What this task involves. Would you repeat the entries below word for word and omit the pictures?
Top of Data provided
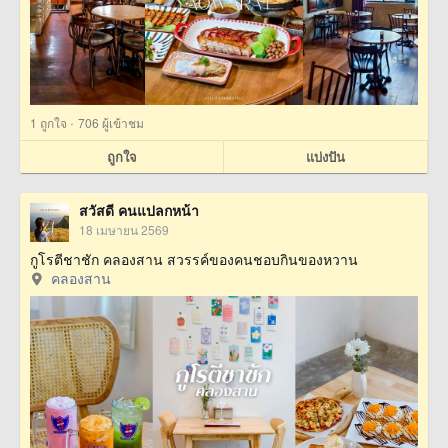
·
1
ถูกใจ
706 ผู้เข้าชม
ถูกใจ
แบ่งปัน
สวัสดี คนแปลกหน้า
18 เมษายน 2569
กูโรตีชาชัก คลองสาน สวรรค์ของคนชอบกินของหวาน
คลองสาน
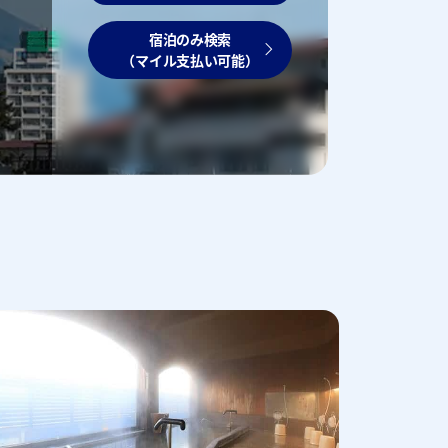
宿泊のみ検索
（マイル支払い可能）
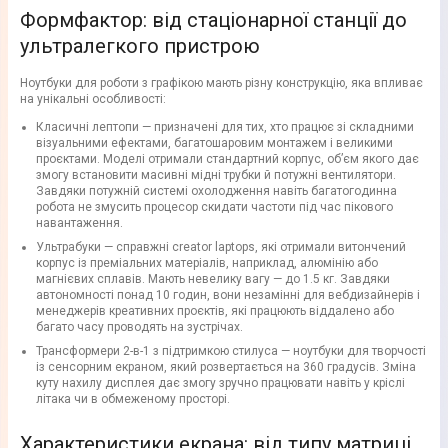
Формфактор: від стаціонарної станції до
ультралегкого пристрою
Ноутбуки для роботи з графікою мають різну конструкцію, яка впливає
на унікальні особливості:
Класичні лептопи — призначені для тих, хто працює зі складними
візуальними ефектами, багатошаровим монтажем і великими
проєктами. Моделі отримали стандартний корпус, об’єм якого дає
змогу встановити масивні мідні трубки й потужні вентилятори.
Завдяки потужній системі охолодження навіть багатогодинна
робота не змусить процесор скидати частоти під час пікового
навантаження.
Ультрабуки — справжні creator laptops, які отримали витончений
корпус із преміальних матеріалів, наприклад, алюмінію або
магнієвих сплавів. Мають невелику вагу — до 1.5 кг. Завдяки
автономності понад 10 годин, вони незамінні для вебдизайнерів і
менеджерів креативних проєктів, які працюють віддалено або
багато часу проводять на зустрічах.
Трансформери 2-в-1 з підтримкою стилуса — ноутбуки для творчості
із сенсорним екраном, який розвертається на 360 градусів. Зміна
куту нахилу дисплея дає змогу зручно працювати навіть у кріслі
літака чи в обмеженому просторі.
Характеристики екрана: від типу матриці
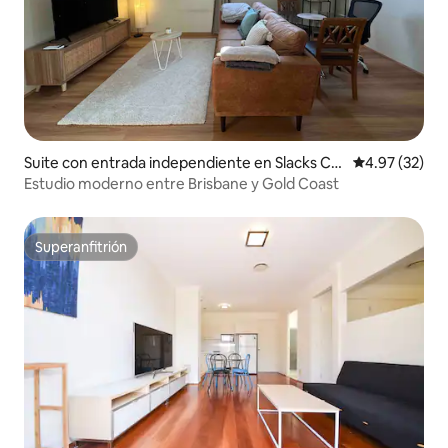
Suite con entrada independiente en Slacks Cr
Calificación 
4.97 (32)
eek
Estudio moderno entre Brisbane y Gold Coast
Superanfitrión
Superanfitrión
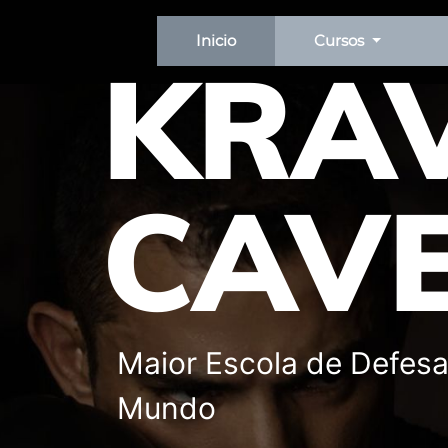
Inicio
Cursos
KRA
CAV
Maior Escola de Defesa
Mundo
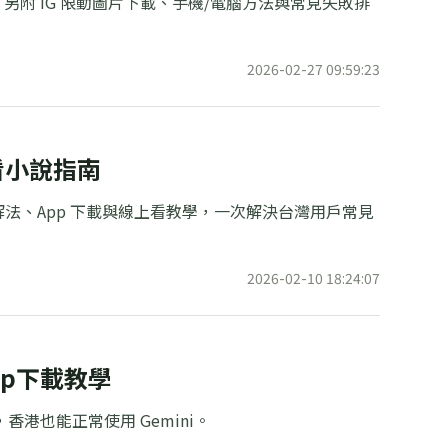
抓。另附 IG 限動圖片下載、手機/電腦方法與常見失敗排
2026-02-27 09:59:23
看小說指南
法、App 下載與線上看教學，一次解決台灣用戶常見
2026-02-10 18:24:07
pp下載教學
，香港也能正常使用 Gemini。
Bottom of Data provided
Exercise answer.
·
1
ถูกใจ
706 ผู้เข้าชม
ถูกใจ
แบ่งปัน
สวัสดี คนแปลกหน้า
18 เมษายน 2569
กูโรตีชาชัก คลองสาน สวรรค์ของคนชอบกินของหวาน
คลองสาน
宿泊のみ検索
（マイル支払い可能）
Формфактор: від стаціонарної станції до
ультралегкого пристрою
Ноутбуки для роботи з графікою мають різну конструкцію, яка впливає
на унікальні особливості:
Класичні лептопи — призначені для тих, хто працює зі складними
візуальними ефектами, багатошаровим монтажем і великими
проєктами. Моделі отримали стандартний корпус, об’єм якого дає
змогу встановити масивні мідні трубки й потужні вентилятори.
Завдяки потужній системі охолодження навіть багатогодинна
робота не змусить процесор скидати частоти під час пікового
навантаження.
Ультрабуки — справжні creator laptops, які отримали витончений
корпус із преміальних матеріалів, наприклад, алюмінію або
магнієвих сплавів. Мають невелику вагу — до 1.5 кг. Завдяки
автономності понад 10 годин, вони незамінні для вебдизайнерів і
менеджерів креативних проєктів, які працюють віддалено або
багато часу проводять на зустрічах.
Трансформери 2-в-1 з підтримкою стилуса — ноутбуки для творчості
із сенсорним екраном, який розвертається на 360 градусів. Зміна
куту нахилу дисплея дає змогу зручно працювати навіть у кріслі
літака чи в обмеженому просторі.
Характеристики екрана: від типу матриці
Suite con entrada independiente en Slacks Cr
Calificación 
4.97 (32)
eek
Estudio moderno entre Brisbane y Gold Coast
Superanfitrión
Superanfitrión
Inicio
Cursos
KRA
CAV
Maior Escola de Defesa
Mundo
抓。另附 IG 限動圖片下載、手機/電腦方法與常見失敗排
2026-02-27 09:59:23
看小說指南
法、App 下載與線上看教學，一次解決台灣用戶常見
2026-02-10 18:24:07
pp下載教學
，香港也能正常使用 Gemini。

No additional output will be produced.